Work request: Whenever a line in the entries below contains the string "jackets", copy that line.

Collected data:

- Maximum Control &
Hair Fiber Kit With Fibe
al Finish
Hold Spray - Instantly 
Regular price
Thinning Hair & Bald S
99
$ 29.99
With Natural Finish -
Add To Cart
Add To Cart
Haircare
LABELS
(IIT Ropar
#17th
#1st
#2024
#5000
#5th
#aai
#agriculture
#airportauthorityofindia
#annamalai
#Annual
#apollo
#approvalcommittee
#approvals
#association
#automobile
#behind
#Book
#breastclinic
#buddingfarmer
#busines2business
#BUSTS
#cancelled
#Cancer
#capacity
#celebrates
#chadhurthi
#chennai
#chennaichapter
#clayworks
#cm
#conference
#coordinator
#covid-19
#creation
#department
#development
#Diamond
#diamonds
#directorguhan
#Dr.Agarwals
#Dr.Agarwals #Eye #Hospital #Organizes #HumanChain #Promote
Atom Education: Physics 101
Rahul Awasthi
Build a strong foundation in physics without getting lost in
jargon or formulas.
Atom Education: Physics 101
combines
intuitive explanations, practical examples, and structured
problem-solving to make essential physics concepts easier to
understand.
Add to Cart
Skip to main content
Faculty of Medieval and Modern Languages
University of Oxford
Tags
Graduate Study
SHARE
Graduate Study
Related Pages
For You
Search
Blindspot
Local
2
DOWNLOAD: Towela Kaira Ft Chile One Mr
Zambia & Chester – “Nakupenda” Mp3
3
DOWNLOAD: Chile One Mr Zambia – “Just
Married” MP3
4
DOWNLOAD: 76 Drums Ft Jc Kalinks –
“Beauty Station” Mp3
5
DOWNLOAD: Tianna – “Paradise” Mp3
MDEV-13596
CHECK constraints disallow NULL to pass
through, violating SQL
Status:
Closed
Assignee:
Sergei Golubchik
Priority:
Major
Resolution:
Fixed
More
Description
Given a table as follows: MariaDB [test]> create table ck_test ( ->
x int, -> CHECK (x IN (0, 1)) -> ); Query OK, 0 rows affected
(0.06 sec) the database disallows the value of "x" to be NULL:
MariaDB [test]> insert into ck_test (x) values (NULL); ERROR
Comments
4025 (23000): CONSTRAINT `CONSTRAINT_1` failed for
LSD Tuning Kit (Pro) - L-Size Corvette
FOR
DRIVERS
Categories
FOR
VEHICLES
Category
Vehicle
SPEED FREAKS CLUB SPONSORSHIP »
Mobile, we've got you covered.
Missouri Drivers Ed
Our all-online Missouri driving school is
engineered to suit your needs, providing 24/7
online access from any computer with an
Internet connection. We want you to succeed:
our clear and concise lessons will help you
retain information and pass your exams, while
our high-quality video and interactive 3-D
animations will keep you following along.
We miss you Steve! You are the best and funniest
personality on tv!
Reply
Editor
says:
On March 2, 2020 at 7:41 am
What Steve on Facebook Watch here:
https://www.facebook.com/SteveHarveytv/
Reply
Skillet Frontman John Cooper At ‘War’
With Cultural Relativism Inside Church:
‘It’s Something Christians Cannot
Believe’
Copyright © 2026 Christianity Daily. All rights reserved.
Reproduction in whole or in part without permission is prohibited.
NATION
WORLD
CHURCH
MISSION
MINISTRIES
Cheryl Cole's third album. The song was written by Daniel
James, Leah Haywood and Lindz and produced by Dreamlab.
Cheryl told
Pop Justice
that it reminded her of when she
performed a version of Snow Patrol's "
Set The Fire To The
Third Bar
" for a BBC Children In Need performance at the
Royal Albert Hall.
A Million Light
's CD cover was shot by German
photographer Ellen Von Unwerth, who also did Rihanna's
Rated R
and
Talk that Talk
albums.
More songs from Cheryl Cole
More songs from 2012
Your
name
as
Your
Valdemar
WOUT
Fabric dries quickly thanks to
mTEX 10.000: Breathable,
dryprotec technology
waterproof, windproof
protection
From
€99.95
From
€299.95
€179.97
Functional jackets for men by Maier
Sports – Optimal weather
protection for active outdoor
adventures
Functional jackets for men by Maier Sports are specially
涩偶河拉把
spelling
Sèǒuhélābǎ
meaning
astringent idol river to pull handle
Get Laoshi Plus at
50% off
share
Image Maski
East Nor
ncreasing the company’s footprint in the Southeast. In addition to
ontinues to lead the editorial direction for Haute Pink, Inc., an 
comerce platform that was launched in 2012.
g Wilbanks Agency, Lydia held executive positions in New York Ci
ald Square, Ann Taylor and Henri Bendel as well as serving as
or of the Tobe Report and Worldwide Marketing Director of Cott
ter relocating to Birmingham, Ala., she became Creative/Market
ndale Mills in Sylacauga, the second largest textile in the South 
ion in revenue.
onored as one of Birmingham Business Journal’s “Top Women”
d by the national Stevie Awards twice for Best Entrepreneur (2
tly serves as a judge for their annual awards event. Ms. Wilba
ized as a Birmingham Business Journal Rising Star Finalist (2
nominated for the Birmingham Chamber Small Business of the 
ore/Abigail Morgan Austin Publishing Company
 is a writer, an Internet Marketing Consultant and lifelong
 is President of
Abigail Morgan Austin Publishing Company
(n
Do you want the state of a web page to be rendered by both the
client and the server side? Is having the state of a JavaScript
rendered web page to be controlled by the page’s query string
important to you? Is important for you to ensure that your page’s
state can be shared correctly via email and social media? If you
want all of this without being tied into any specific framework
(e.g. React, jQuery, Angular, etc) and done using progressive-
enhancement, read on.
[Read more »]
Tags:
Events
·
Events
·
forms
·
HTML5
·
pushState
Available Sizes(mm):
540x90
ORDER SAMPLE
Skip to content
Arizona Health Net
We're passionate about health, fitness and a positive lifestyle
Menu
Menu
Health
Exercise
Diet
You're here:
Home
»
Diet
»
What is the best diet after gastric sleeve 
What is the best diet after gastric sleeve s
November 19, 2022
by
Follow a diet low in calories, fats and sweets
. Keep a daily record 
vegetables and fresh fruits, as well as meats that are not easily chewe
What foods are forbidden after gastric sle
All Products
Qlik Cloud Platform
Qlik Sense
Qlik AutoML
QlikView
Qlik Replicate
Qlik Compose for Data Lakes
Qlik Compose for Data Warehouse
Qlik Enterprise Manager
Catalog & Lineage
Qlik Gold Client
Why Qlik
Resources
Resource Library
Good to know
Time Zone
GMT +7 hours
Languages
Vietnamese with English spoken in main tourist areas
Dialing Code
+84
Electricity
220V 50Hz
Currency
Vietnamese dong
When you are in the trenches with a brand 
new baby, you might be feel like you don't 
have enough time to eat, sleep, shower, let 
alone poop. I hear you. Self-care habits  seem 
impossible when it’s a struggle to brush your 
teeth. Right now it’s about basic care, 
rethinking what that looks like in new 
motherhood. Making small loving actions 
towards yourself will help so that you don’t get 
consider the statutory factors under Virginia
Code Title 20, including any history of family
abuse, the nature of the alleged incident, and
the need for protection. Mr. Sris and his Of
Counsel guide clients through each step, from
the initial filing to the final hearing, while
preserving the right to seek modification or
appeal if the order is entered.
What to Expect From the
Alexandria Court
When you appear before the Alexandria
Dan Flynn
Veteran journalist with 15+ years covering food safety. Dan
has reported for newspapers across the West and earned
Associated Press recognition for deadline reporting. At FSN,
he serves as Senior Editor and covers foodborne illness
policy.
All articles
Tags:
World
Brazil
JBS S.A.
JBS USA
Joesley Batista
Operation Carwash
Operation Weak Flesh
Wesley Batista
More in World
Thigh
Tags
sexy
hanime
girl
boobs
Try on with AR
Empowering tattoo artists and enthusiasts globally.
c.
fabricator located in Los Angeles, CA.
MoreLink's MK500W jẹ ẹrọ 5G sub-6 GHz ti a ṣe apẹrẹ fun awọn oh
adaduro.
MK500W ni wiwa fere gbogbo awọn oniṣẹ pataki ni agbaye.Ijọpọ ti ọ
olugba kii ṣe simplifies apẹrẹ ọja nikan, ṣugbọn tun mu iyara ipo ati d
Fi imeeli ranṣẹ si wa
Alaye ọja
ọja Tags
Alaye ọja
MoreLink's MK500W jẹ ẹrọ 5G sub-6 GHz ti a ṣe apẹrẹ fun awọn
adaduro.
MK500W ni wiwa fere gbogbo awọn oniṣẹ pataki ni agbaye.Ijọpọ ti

Exercise solution:
Functional jackets for men by Maier
Functional jackets for men by Maier Sports are specially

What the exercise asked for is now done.